Eager to let his members go home and campaign for the November 6 midterms, Senate Minority Leader Chuck Schumer, New York’s senior senator, made a deal October 11 with Majority Leader Mitch McConnell, the dour Kentucky Republican, to allow votes on 15 more Trump-nominated right wing judges for the federal courts and then adjourn. Schumer’s rationale was that they would be confirmed eventually by this Senate and the most Democrats could do was slow down the process.

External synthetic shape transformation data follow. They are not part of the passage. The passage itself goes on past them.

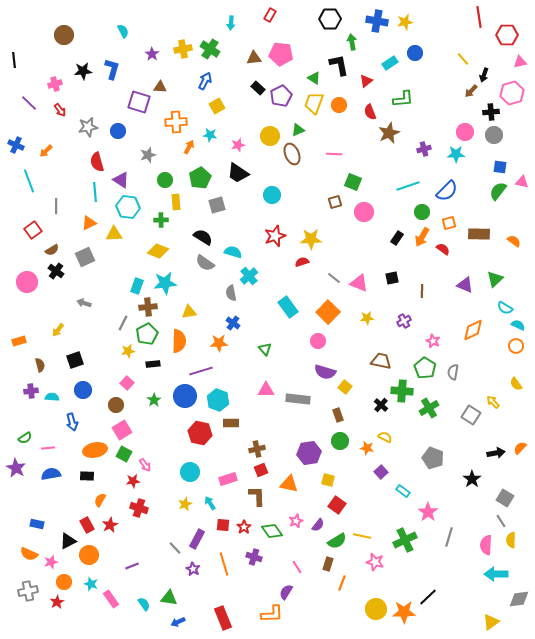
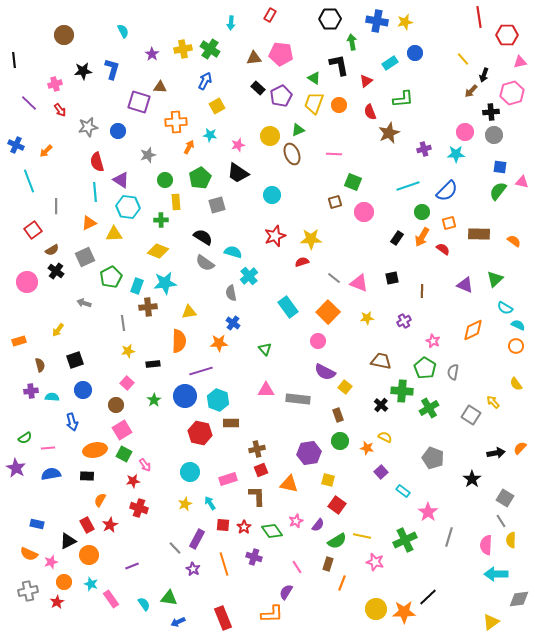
gray line at (123, 323): rotated 35 degrees counterclockwise
green pentagon at (147, 334): moved 36 px left, 57 px up
purple semicircle at (325, 372): rotated 10 degrees clockwise
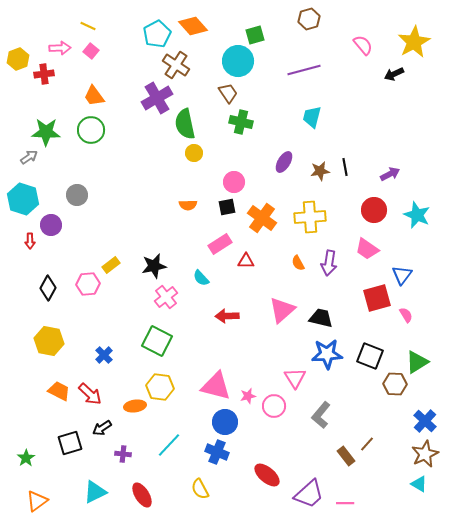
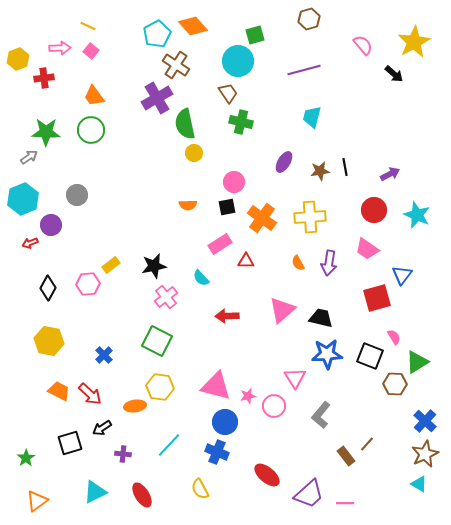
red cross at (44, 74): moved 4 px down
black arrow at (394, 74): rotated 114 degrees counterclockwise
cyan hexagon at (23, 199): rotated 20 degrees clockwise
red arrow at (30, 241): moved 2 px down; rotated 70 degrees clockwise
pink semicircle at (406, 315): moved 12 px left, 22 px down
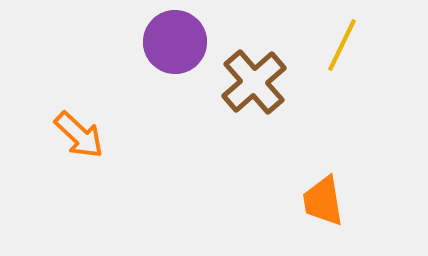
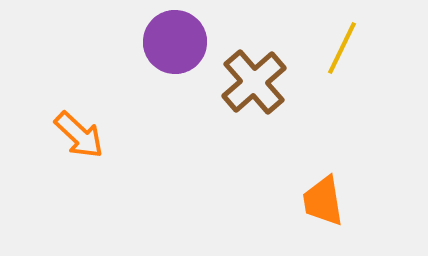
yellow line: moved 3 px down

Republicans, however, did not completely adjourn. With almost all senators out of town, a skeletal group of Republicans held “hearings” on still more judicial nominees from the far right, including for the first time someone who actually worked for Alliance Defending Freedom, the anti-LGBTQ group responsible for bringing most legal actions aimed at limiting the community’s rights and allowing religious people the right to discriminate based on First Amendment free exercise claims.
Allison Rushing, 36, interned for the group and has been nominated for the Richmond, Virginia-based Fourth Circuit Court of Appeals. She graduated from law school in 2007 and not only has no experience as a judge, but does not even have the 12 years of legal experience necessary for the American Bar Association to consider her qualified to serve as a federal judge.
Trump has also nominated an out gay conservative, Patrick Bumatay — an éminence grise at age 40 — who belongs to an LGBTQ law association in California and who claims the distinction of assisting in the nominations of John Roberts, Samuel Alito, and Neil Gorsuch to the Supreme Court. Of late, he’s been advising Attorney General Jeff Sessions on opioids and organized crime.